[TASK MATERIAL]:
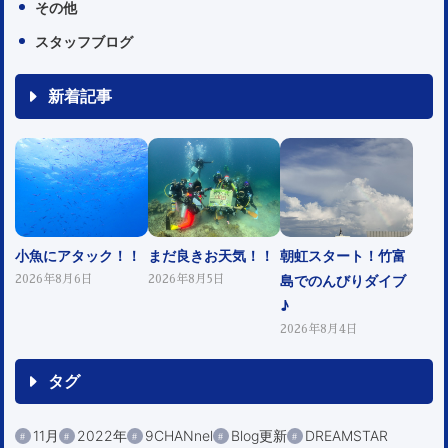
その他
スタッフブログ
新着記事
小魚にアタック！！
まだ良きお天気！！
朝虹スタート！竹富
島でのんびりダイブ
2026年8月6日
2026年8月5日
♪
2026年8月4日
タグ
11月
2022年
9CHANnel
Blog更新
DREAMSTAR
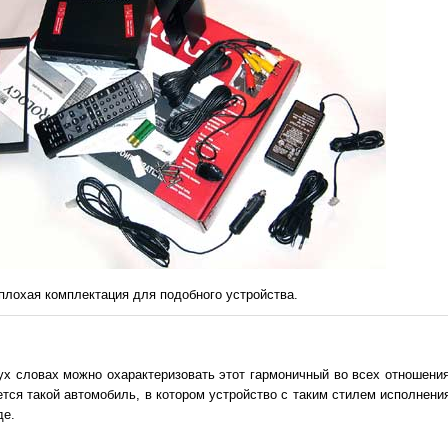
еплохая комплектация для подобного устройства.
вух словах можно охарактеризовать этот гармоничный во всех отношения
ется такой автомобиль, в котором устройство с таким стилем исполнен
де.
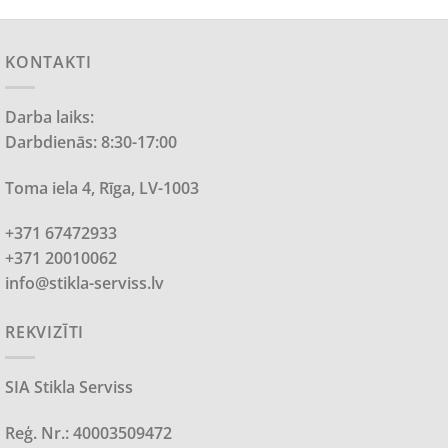
KONTAKTI
Darba laiks:
Darbdienās: 8:30-17:00
Toma iela 4, Rīga, LV-1003
+371 67472933
+371 20010062
info@stikla-serviss.lv
REKVIZĪTI
SIA Stikla Serviss
Reģ. Nr.: 40003509472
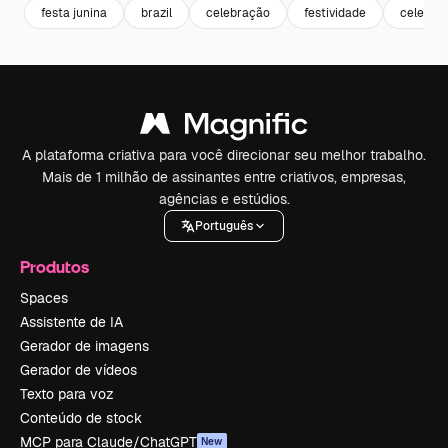
festa junina
brazil
celebração
festividade
celebrat
A plataforma criativa para você direcionar seu melhor trabalho.
Mais de 1 milhão de assinantes entre criativos, empresas,
agências e estúdios.
Português
Produtos
Spaces
Assistente de IA
Gerador de imagens
Gerador de vídeos
Texto para voz
Conteúdo de stock
MCP para Claude/ChatGPT
New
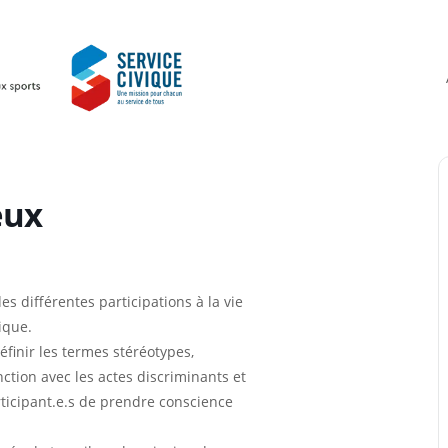
eux
s différentes participations à la vie
ique.
finir les termes stéréotypes,
inction avec les actes discriminants et
rticipant.e.s de prendre conscience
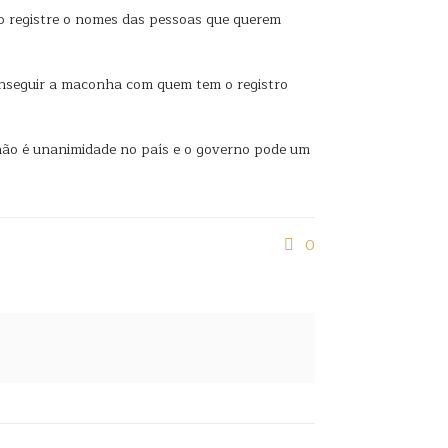
o registre o nomes das pessoas que querem
conseguir a maconha com quem tem o registro
 não é unanimidade no país e o governo pode um
0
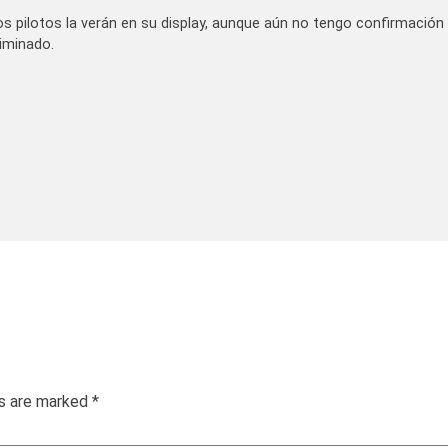
os pilotos la verán en su display, aunque aún no tengo confirmación
liminado.
ds are marked
*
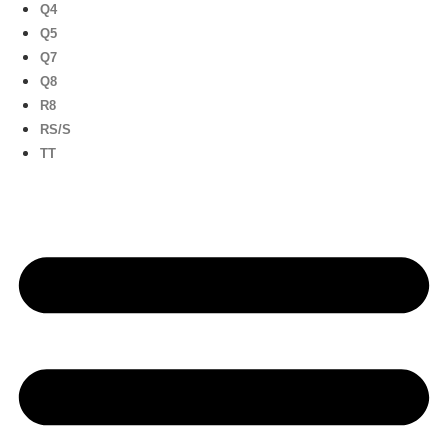
Q4
Q5
Q7
Q8
R8
RS/S
TT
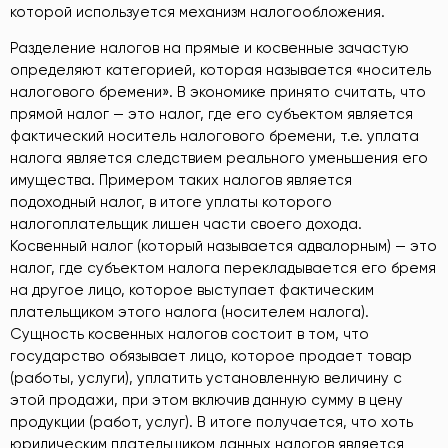
которой используется механизм налогообложения.
Разделение налогов на прямые и косвенные зачастую
определяют категорией, которая называется «носитель
налогового бремени». В экономике принято считать, что
прямой налог — это налог, где его субъектом является
фактический носитель налогового бремени, т.е. уплата
налога является следствием реального уменьшения его
имущества. Примером таких налогов является
подоходный налог, в итоге уплаты которого
налогоплательщик лишен части своего дохода.
Косвенный налог (который называется адвалорным) — это
налог, где субъектом налога перекладывается его бремя
на другое лицо, которое выступает фактическим
плательщиком этого налога (носителем налога).
Сущность косвенных налогов состоит в том, что
государство обязывает лицо, которое продает товар
(работы, услуги), уплатить установленную величину с
этой продажи, при этом включив данную сумму в цену
продукции (работ, услуг). В итоге получается, что хоть
юридическим плательщиком данных налогов является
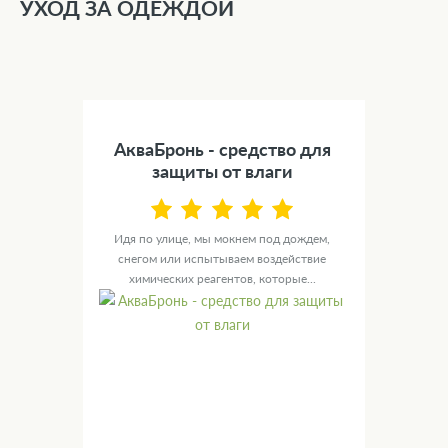
УХОД ЗА ОДЕЖДОЙ
АкваБронь - средство для
защиты от влаги
Идя по улице, мы мокнем под дождем,
снегом или испытываем воздействие
химических реагентов, которые...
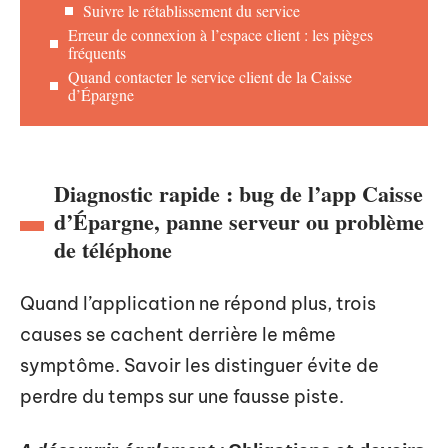
Suivre le rétablissement du service
Erreur de connexion à l’espace client : les pièges
fréquents
Quand contacter le service client de la Caisse
d’Épargne
Diagnostic rapide : bug de l’app Caisse
d’Épargne, panne serveur ou problème
de téléphone
Quand l’application ne répond plus, trois
causes se cachent derrière le même
symptôme. Savoir les distinguer évite de
perdre du temps sur une fausse piste.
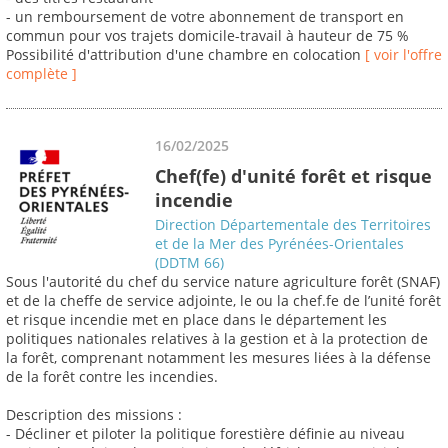
- un remboursement de votre abonnement de transport en
commun pour vos trajets domicile-travail à hauteur de 75 %
Possibilité d'attribution d'une chambre en colocation
[ voir l'offre
complète ]
16/02/2025
Chef(fe) d'unité forêt et risque
incendie
Direction Départementale des Territoires
et de la Mer des Pyrénées-Orientales
(DDTM 66)
Sous l'autorité du chef du service nature agriculture forêt (SNAF)
et de la cheffe de service adjointe, le ou la chef.fe de l’unité forêt
et risque incendie met en place dans le département les
politiques nationales relatives à la gestion et à la protection de
la forêt, comprenant notamment les mesures liées à la défense
de la forêt contre les incendies.
Description des missions :
- Décliner et piloter la politique forestière définie au niveau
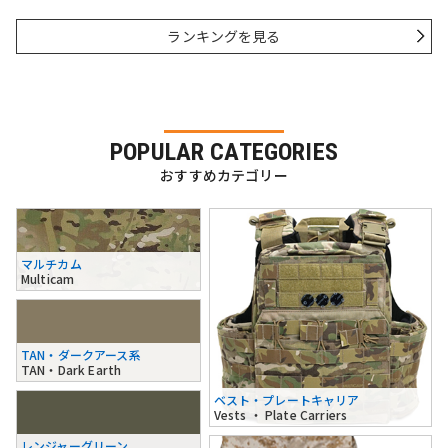
ランキングを見る
POPULAR CATEGORIES
おすすめカテゴリー
マルチカム
Multicam
TAN・ダークアース系
TAN・Dark Earth
ベスト・プレートキャリア
Vests ・ Plate Carriers
レンジャーグリーン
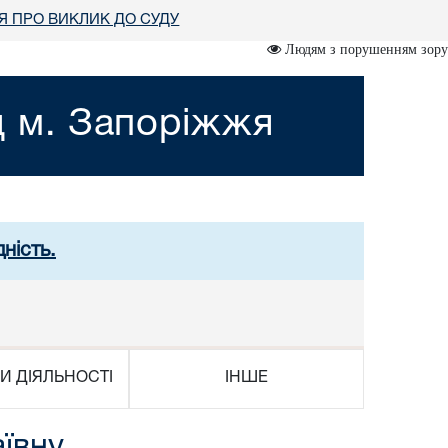
 ПРО ВИКЛИК ДО СУДУ
Людям з порушенням зору
д м. Запоріжжя
ність.
И ДІЯЛЬНОСТІ
ІНШЕ
ївну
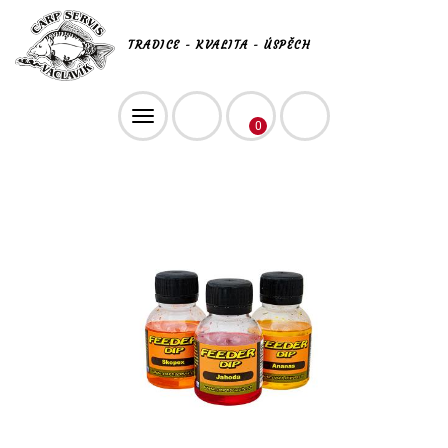
TRADICE - KVALITA - ÚSPĚCH
Toggle
0
navigation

[EXERCISE DESCRIPTION]:
Copy exactly, please, every line from the one holding "la forêt, comprenant" through the last line of the data, both ends included, and no pictures.

[EXERCISE OUTPUT]:
la forêt, comprenant notamment les mesures liées à la défense
de la forêt contre les incendies.
Description des missions :
- Décliner et piloter la politique forestière définie au niveau
ランキングを見る
POPULAR CATEGORIES
おすすめカテゴリー
マルチカム
Multicam
TAN・ダークアース系
TAN・Dark Earth
ベスト・プレートキャリア
Vests ・ Plate Carriers
レンジャーグリーン
 ПРО ВИКЛИК ДО СУДУ
Людям з порушенням зору
д м. Запоріжжя
ність.
И ДІЯЛЬНОСТІ
ІНШЕ
ївну
TRADICE - KVALITA - ÚSPĚCH
Toggle
0
navigation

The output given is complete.